# How to complete this task
Among the entries that follow, find the lines containing the string "violência" and copy them.

# Supplied information

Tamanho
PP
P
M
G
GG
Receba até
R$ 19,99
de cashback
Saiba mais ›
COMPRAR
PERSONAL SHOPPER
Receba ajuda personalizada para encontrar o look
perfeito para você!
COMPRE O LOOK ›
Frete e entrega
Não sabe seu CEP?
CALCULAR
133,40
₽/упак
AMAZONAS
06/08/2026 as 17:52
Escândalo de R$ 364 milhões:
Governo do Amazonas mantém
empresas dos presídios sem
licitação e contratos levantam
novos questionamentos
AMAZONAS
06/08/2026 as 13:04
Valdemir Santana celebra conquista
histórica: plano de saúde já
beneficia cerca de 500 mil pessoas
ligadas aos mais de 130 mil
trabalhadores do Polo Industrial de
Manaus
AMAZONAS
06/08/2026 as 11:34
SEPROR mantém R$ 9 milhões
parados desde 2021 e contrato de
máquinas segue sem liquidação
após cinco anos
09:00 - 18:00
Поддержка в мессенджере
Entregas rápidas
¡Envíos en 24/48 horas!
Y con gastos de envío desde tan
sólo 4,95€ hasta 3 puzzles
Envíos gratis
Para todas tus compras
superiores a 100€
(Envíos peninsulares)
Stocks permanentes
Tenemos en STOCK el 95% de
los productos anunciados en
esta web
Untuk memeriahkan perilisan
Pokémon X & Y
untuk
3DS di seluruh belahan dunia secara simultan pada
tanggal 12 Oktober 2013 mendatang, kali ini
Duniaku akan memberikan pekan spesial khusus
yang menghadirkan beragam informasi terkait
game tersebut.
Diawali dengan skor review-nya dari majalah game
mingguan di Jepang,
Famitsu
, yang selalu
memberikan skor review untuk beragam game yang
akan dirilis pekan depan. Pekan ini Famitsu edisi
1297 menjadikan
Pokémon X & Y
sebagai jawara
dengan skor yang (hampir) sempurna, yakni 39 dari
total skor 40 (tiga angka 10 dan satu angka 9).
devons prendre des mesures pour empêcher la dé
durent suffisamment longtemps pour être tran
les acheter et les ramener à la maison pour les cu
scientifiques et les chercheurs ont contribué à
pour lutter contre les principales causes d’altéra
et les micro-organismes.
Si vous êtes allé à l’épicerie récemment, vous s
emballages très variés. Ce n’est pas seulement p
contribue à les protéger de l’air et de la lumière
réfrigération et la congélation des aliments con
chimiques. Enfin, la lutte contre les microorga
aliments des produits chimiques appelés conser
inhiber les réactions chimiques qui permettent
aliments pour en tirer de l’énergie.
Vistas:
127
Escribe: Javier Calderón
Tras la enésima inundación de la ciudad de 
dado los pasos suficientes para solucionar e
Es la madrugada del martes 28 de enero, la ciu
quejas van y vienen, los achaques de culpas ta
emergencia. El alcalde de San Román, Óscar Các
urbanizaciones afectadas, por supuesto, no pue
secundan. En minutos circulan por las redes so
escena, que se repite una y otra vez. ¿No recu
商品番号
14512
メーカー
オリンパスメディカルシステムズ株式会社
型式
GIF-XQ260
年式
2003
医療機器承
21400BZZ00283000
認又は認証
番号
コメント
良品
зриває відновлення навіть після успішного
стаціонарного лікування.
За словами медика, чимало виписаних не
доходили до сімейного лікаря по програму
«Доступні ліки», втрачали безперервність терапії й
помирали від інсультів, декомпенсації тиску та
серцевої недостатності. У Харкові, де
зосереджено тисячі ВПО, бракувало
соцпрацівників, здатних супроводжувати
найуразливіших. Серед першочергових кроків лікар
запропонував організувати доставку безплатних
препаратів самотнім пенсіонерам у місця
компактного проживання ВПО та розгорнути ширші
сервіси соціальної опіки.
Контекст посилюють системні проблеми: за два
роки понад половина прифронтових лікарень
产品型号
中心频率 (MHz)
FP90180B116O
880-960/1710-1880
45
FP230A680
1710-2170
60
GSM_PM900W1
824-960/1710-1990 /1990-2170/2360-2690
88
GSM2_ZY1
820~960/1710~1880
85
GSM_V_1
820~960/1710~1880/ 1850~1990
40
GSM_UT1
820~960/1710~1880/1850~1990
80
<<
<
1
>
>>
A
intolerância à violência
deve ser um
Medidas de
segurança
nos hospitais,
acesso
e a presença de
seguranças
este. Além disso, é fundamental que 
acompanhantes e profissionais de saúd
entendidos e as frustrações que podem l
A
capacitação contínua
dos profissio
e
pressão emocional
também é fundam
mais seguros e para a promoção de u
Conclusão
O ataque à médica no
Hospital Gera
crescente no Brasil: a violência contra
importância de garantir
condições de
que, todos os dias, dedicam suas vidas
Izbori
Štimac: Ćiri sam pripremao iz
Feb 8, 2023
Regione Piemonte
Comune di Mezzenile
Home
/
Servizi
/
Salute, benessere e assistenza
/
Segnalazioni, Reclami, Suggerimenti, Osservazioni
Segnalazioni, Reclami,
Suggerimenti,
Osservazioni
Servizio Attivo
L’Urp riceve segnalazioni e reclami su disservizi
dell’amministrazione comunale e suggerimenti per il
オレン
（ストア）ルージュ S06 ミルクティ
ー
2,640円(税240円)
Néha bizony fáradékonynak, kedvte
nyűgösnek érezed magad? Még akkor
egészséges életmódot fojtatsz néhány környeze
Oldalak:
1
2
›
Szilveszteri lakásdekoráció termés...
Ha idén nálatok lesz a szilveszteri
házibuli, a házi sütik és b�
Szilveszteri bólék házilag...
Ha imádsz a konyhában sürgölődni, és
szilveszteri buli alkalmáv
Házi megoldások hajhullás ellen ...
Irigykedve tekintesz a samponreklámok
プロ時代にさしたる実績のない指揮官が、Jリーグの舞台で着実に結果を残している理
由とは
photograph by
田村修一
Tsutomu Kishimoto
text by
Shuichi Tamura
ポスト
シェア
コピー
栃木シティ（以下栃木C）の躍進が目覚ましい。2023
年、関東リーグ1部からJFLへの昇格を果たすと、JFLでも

# Response box
intolerância à violência
crescente no Brasil: a violência contra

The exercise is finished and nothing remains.